Sehr schickes Review, hat Spaß gemacht das durchzulesen! 

Das Ergebnis hätte man sich schon am Anfang mehr oder weniger denken können 


Weiter so


----------



## FrozenPie (31. Oktober 2014)

So ein Review zu lesen versüßt einem doch gleich den Morgen  Großes Lob von mir _chiller_


----------



## Adi1 (31. Oktober 2014)

Wie so oft, außen Hui, innen Pfui. 

 Danke chiller, klasse Arbeit.


----------



## beren2707 (31. Oktober 2014)

Sehr schöner Test , "leider" auch mit dem befürchteten Ergebnis. 
Angesichts nichterfüllter Aussagen was Schutzschaltungen, Lautstärke, Effizienz oder Leistung angeht, fallen einem primär Begriffe wie "Betrug" und "Kundentäuschung" ein. Ein Fall für den Verbraucherschutz? 

Zumindest eine amazon-Rezension mit einer Zusammenfassung dieses Tests sollte für potentielle Kunden, die auf diesen Lockvogel im Elektroschrottgewand hereinfallen, heilend wirken. Die aktuellen Rezensionen - übrigens beide "zufällig" von gestern und natürlich mit jeweils fünf Sternen - sehen für mich nicht ganz koscher aus und sollten dringend mit Sachverstand korrigiert werden.


----------



## _chiller_ (31. Oktober 2014)

FormatC hat bereits eine sehr gute Rezension zu diesem Netzteil geschrieben, falls ihr einen Amazon-Account besitzt könnt ihr der ja einen Daumen hoch geben, damit der Text nicht untergeht 
Amazon.de: FormatCs Rezension von TACENS RADIX ECO II 600W +87% 80+ Silber 1...


----------



## Gast1666645802 (31. Oktober 2014)

Es geht ja nun wirklich nicht darum, jemanden fertig zu machen, oder ihm sein Business zu trüben. Aber das ist bereits eine üble Täuschung und wenn man den Bildungsweg des Shop-Betreibers auf LinkedIn glaubt, dann weiß er sogar ansatzweise, warum wir uns so aufregen. Dann aber wäret es sogar schon eine Art Arglist. Grund genug also, hier mal eindeutig vor so einem Schund zu warnen, der keine 20 Euro wert ist.


----------



## S754 (31. Oktober 2014)

Wahnsinn, wie betrügerisch manche Hersteller doch sein können! 

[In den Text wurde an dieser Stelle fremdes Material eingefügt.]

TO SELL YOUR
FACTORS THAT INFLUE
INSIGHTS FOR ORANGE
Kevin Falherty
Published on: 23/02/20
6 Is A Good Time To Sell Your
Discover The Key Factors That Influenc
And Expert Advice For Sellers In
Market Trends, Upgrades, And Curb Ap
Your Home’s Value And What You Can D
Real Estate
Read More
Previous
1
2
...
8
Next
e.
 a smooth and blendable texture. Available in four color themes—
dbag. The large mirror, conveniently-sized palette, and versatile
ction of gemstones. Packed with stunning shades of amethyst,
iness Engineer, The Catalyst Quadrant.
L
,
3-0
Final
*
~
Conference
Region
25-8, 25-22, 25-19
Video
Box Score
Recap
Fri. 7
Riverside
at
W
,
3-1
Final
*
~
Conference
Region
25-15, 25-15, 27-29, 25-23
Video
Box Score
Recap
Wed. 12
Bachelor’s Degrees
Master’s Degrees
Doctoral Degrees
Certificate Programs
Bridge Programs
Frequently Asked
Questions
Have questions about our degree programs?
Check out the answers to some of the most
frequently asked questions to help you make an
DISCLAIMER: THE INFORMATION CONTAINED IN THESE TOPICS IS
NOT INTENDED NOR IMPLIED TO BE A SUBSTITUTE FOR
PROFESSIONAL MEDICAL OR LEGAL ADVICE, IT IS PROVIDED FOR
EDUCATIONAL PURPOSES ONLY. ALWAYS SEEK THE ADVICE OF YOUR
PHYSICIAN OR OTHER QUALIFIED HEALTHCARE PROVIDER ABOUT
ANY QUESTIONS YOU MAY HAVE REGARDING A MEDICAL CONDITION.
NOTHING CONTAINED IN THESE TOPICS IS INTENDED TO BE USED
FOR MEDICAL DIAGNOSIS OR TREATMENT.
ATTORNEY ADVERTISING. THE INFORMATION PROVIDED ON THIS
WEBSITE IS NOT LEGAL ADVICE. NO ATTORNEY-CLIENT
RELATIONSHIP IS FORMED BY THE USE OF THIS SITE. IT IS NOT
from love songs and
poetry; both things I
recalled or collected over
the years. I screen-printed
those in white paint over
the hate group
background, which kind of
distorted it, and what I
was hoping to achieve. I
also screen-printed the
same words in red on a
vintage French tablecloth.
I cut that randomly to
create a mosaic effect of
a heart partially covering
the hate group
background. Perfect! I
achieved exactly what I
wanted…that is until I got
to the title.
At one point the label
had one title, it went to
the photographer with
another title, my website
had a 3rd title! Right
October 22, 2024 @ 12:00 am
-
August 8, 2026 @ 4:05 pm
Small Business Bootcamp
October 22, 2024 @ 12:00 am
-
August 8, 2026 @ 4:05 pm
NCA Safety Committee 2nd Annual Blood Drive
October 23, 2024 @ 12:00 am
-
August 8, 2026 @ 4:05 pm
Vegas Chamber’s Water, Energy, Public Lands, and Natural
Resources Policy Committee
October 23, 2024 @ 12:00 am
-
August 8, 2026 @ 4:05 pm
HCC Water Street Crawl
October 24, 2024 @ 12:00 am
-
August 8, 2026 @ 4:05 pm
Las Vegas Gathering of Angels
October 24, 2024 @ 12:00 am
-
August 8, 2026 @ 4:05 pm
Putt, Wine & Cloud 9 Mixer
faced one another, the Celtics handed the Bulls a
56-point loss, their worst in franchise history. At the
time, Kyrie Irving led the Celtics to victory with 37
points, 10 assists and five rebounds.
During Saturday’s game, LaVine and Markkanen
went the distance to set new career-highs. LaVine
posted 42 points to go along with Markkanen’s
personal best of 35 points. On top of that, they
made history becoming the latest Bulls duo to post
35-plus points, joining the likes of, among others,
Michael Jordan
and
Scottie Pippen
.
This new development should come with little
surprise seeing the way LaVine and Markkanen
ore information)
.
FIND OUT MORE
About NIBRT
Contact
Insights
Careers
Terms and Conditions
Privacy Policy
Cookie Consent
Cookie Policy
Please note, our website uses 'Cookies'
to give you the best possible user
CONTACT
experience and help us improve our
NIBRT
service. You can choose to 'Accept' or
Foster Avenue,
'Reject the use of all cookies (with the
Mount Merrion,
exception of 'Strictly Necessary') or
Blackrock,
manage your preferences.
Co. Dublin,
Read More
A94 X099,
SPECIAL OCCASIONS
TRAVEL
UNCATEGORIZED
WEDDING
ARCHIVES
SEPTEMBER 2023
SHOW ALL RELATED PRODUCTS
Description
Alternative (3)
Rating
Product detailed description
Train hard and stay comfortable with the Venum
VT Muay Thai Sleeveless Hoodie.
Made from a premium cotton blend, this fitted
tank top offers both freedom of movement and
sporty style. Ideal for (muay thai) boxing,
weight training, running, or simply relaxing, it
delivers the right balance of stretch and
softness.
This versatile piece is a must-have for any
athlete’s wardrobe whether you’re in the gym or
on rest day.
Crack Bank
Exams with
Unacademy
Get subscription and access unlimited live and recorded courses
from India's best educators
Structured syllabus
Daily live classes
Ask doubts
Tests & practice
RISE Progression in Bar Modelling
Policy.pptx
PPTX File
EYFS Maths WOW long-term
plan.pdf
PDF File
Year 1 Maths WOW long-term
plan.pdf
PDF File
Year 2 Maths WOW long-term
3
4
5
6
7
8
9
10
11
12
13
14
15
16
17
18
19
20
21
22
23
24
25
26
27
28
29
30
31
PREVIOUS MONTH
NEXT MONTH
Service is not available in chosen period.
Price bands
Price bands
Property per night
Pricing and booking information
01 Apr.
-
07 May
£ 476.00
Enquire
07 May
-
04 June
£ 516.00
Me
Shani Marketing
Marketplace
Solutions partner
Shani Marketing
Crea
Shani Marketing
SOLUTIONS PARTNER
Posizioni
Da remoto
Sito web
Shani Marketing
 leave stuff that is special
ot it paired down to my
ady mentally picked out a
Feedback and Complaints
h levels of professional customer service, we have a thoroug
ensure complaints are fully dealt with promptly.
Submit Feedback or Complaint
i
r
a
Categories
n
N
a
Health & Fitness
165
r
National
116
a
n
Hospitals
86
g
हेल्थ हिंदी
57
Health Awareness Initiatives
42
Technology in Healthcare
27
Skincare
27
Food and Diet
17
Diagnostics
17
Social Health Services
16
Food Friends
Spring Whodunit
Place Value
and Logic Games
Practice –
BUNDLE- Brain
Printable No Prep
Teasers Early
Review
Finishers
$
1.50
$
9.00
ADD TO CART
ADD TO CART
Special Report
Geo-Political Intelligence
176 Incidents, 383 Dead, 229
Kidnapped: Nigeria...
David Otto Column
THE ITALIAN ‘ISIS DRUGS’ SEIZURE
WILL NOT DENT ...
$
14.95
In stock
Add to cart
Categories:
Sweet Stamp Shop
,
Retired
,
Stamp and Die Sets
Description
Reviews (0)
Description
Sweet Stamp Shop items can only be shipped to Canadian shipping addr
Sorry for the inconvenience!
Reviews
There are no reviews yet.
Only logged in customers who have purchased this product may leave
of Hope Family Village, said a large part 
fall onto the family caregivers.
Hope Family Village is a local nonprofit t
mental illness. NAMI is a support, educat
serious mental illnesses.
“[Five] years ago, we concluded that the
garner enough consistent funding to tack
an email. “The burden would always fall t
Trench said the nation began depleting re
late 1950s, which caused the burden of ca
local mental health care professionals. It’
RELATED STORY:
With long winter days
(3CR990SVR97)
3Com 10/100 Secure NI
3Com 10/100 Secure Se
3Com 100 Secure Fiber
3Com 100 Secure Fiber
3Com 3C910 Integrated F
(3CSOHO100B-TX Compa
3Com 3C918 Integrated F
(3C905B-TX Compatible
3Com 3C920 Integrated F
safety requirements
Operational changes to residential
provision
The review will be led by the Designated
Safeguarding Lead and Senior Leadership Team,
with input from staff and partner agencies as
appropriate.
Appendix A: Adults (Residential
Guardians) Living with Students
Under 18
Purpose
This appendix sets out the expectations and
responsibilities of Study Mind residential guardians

Danke für das Review _chiller_ !


----------



## Adi1 (31. Oktober 2014)

_chiller_ schrieb:


> FormatC hat bereits eine sehr gute Rezension zu diesem Netzteil geschrieben, falls ihr einen Amazon-Account besitzt könnt ihr der ja einen Daumen hoch geben, damit der Text nicht untergeht


 
 Ich habe soeben mal bei Amazon unter FormatC´s Rezension meinen Daumen nach oben gegeben.

 Mögen viele User hier mitwirken, damit diese Schwindelei endlich mal ein Ende hat.

 Vielen Dank an FormatC und chiller.


----------



## Gast1666645802 (31. Oktober 2014)

Chiller gebührt der Dank, er hat es bezahlt und angeguckt. Ich hab nur bissl in China rumgesucht


----------



## Acker (31. Oktober 2014)

@FormatC

Ich hab mir das Review so eben durchgelesen und werde das natürlich alles an Tacens weitergeben und versuchen ein Feedback von Tacens zu bekommen.
Ich vertreibe Hardware ja Tacens ist aber nicht die einzige Marke, ich habe leider auch nicht die Zeit jedes Produkt selbst zu testen deswegen freue ich mich wenn jemand die Produkte testet.

Ich werde das Review wenn Chiller es erlaubt gerne ins Englische übersetzen und an Tacens weiterleiten und werde euch auch sobald ich ein Feedback habe informieren.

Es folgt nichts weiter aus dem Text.